Bankruptcy cancels your personal legal obligation to pay a debt, even a secured debt. This means the secured creditor can't sue you after a bankruptcy to collect the money you owe. But, and this is a big “but,” the creditor can still take back their collateral if you don't pay the debt.

How much home equity can you keep in bankruptcy? ›

There is good news for California homeowners who are considering filing for bankruptcy protection. A new state law raises the homestead exemption — the amount of home equity that can be shielded from creditors in a Chapter 7 or Chapter 13 — to a minimum of $300,000 and a maximum of $600,000.

Can I get a 2nd mortgage after bankruptcy? ›

It's possible to get a mortgage after bankruptcy is dismissed or discharged. However, there is usually a waiting period before you can apply for another mortgage. Are you looking for a new home, but you have a previous bankruptcy and strong credit? Rocket Mortgage can help you review your options.

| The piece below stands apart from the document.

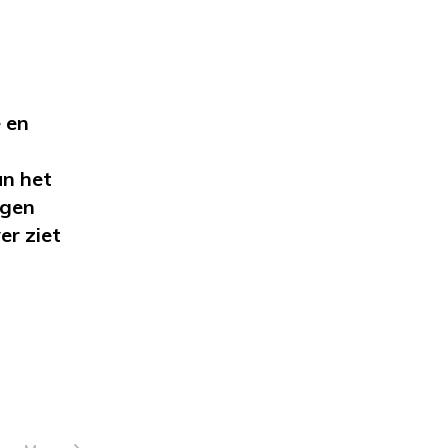
 en
an het
egen
er ziet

Can I refinance my mortgage while in Chapter 13 bankruptcy? ›

To refinance your home during Chapter 13 bankruptcy, you must first obtain written permission from the bankruptcy trustee. More specifically, the lender will want proof that refinancing will not negatively impact your repayment plan.

How do I get my mortgage back on my credit report after bankruptcy? ›

You recently filed for bankruptcy

Unless you sign a reaffirmation agreement, your mortgage will likely fall off your credit report. If this happens to you, you can walk away from the loan, if necessary. Or, you can choose to remain in your home—as long as you stay current on the mortgage.

What happens to a mortgage after Chapter 13 discharge? ›

Unlike other debts, your mortgage payments will not be discharged after you complete your payment plan. In other words, you'll have to keep paying your mortgage in order to keep your home after you've completed your chapter 13 obligations.